WASHINGTON, DC, Apr. 13 -- The US Bureau of Ocean Energy Management, Regulation, and Enforcement is considering an expansion of its regulatory reach beyond offshore oil and gas well operators to drilling contractors and service and supply companies, BOEMRE Director Michael R. Bromwich said on Apr. 12. The idea stems from lessons learned after the Macondo well accident and oil spill nearly a year ago, he and US Interior Sec. Ken Salazar told reporters.

Bromwich said the idea grew from resistance BOEMRE investigators encountered following the accident from companies working for BP PLC, Macondo’s operator. He said US Department of Interior lawyers subsequently told him that the agency’s reach applies only to operators, and that it could not compel drilling contractors and service and supply companies to cooperate.

“We’re very interested in moving aggressively and responsibly,” Bromwich said during a briefing at DOI headquarters, adding that legislative authorization may be needed. Salazar said BOEMRE also needs congressional approval to increase the 30-day offshore drilling permit approval time limit, which the 2005 Energy Policy Act established to 90 days.

“We have moved forward with what has been a sprint of reforms,” the secretary said. “Can we do more? Absolutely, but we need legislation authorizing it.” He said the continuing resolution that Congress was expected to approve increases BOEMRE’s budget through Sept. 30, but added that DOI and the agency expect a fight as Congress starts working on their requests for fiscal 2012.

“Will we be fully successful? Probably not,” said Salazar. “But we’ll fight hard.” Reforms in the past 9 months have enhanced drilling and offshore workplace safety as BOEMRE has reorganized to eliminate conflicting missions and improve its safety and environmental enforcement, he continued.

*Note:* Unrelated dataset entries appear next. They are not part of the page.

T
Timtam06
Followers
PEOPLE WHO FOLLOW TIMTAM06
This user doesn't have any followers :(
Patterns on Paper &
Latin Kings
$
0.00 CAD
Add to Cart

Congressional failure to pass a budget hampered some improvement efforts, he said. “We could have started a lot sooner to hire more inspectors and staff,” Salazar said, noting that Bromwich still has recruited new employees aggressively from major US universities’ petroleum engineering departments.

Bromwich said the first deepwater exploration plan since the accident and spill was approved in 30 days, but only because Shell Offshore promptly resubmitted it with the necessary additional information. Others could take longer, “and that could make our point that, as an agency, we need more than 30 days to approve offshore drilling permits,” he said.

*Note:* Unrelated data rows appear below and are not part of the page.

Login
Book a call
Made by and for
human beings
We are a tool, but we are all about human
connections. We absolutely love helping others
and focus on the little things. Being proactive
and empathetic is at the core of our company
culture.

Salazar said several oil and gas trade associations and individual companies acknowledged that changes were needed as more was learned about what led to the accident and spill. “We have seen signs that many recognize that this is a post-Macondo world,” he said. “But no one is saying that everything is being done that needs to be done.”

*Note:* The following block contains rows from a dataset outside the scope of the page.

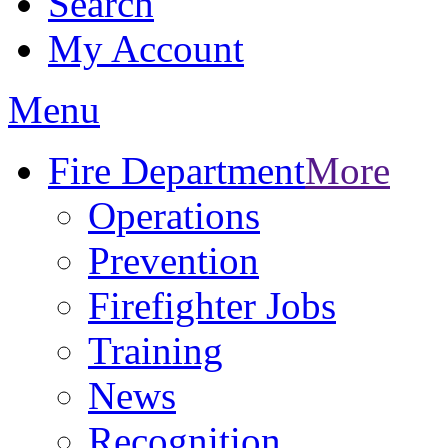
Search
My Account
Menu
Fire Department
More
Operations
Prevention
Firefighter Jobs
Training
News
Recognition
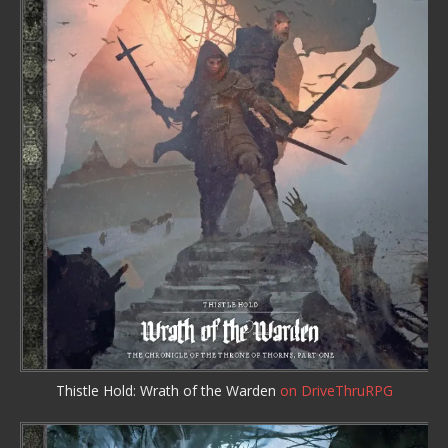
Thistle Hold: Wrath of the Warden
on DriveThruRPG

“Several companies have said it was a wake-up call,” said Bromwich. “Others said that it was an anomaly. I think that’s been debunked by the president’s commission, which said there were 79 previous incident which were nearly as serious. That’s 79 near-Macondos. We have to be clear-eyed about this and recognize there’s no way we can make the risks zero. But we can make them as low as possible.”